- _INSTRUCTIONS TO FOLLOW_: Repeat each entry word for word; the images are not part of the copy.

--*--

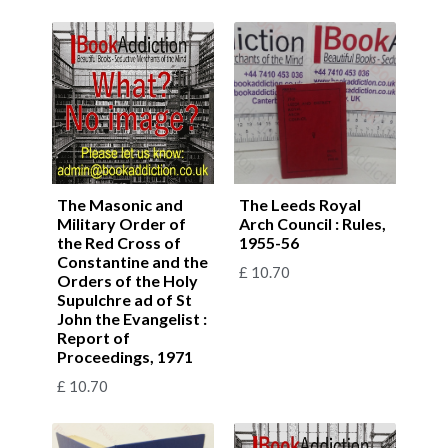
The Masonic and
The Leeds Royal
Military Order of
Arch Council : Rules,
the Red Cross of
1955-56
Constantine and the
£
10.70
Orders of the Holy
Supulchre ad of St
John the Evangelist :
Report of
Proceedings, 1971
£
10.70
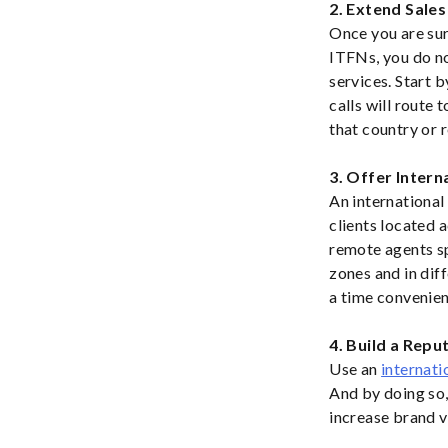
2. Extend Sale
Once you are sur
ITFNs, you do no
services. Start b
calls will route 
that country or 
3. Offer Inter
An international 
clients located a
remote agents sp
zones and in dif
a time convenien
4. Build a Repu
Use an
internati
And by doing so, 
increase brand v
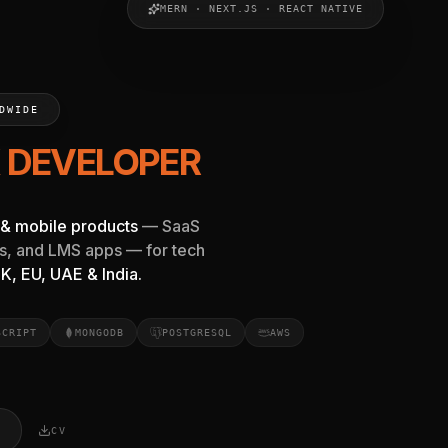
MERN · NEXT.JS · REACT NATIVE
elancer near me or in India. Specializing in MERN Stack, Re
DWIDE
T.JS DEV
& mobile products
— SaaS
s, and LMS apps — for tech
K, EU, UAE & India.
SCRIPT
MONGODB
POSTGRESQL
AWS
CV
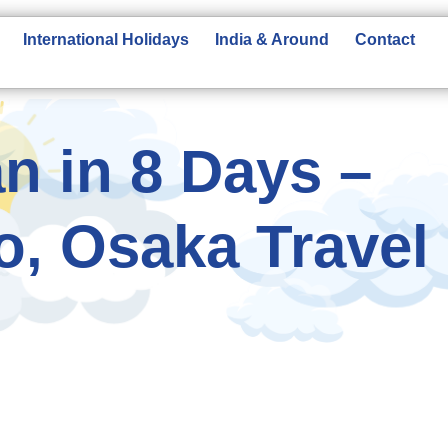
International Holidays
India & Around
Contact
n in 8 Days –
o, Osaka Travel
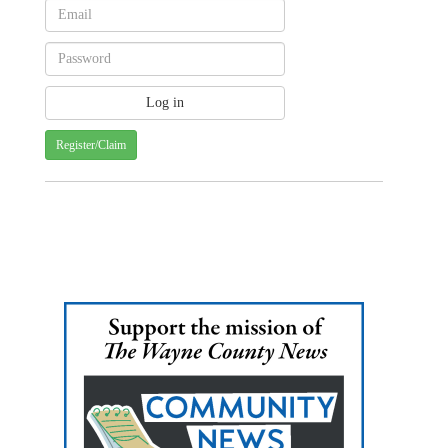
Register/Claim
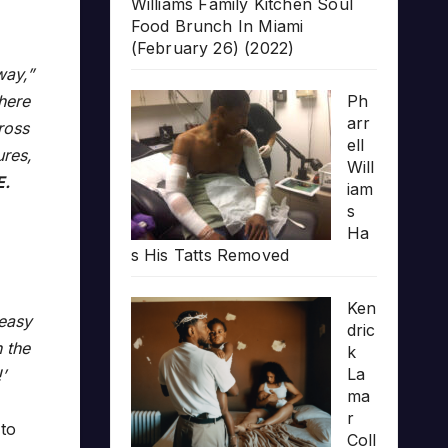
Williams Family Kitchen Soul
Food Brunch In Miami
(February 26) (2022)
way,”
here
Ph
arr
ross
ell
ures,
Will
E.
iam
s
Ha
s His Tatts Removed
Ken
 easy
dric
n the
k
La
’
ma
r
 to
Coll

--*--

- _WORKED SOLUTION_:
The Masonic and
The Leeds Royal
Military Order of
Arch Council : Rules,
the Red Cross of
1955-56
Constantine and the
£
10.70
Orders of the Holy
Supulchre ad of St
John the Evangelist :
Report of
Proceedings, 1971
£
10.70
2. Extend Sale
Once you are sur
ITFNs, you do no
services. Start b
calls will route 
that country or 
3. Offer Inter
An international 
clients located a
remote agents sp
zones and in dif
a time convenien
4. Build a Repu
Use an
internati
And by doing so, 
increase brand v
MERN · NEXT.JS · REACT NATIVE
elancer near me or in India. Specializing in MERN Stack, Re
DWIDE
T.JS DEV
& mobile products
— SaaS
s, and LMS apps — for tech
K, EU, UAE & India.
SCRIPT
MONGODB
POSTGRESQL
AWS
CV
International Holidays
India & Around
Contact
n in 8 Days –
o, Osaka Travel
Register/Claim
Williams Family Kitchen Soul
Food Brunch In Miami
(February 26) (2022)
way,”
here
Ph
arr
ross
ell
ures,
Will
E.
iam
s
Ha
s His Tatts Removed
Ken
 easy
dric
n the
k
La
’
ma
r
 to
Coll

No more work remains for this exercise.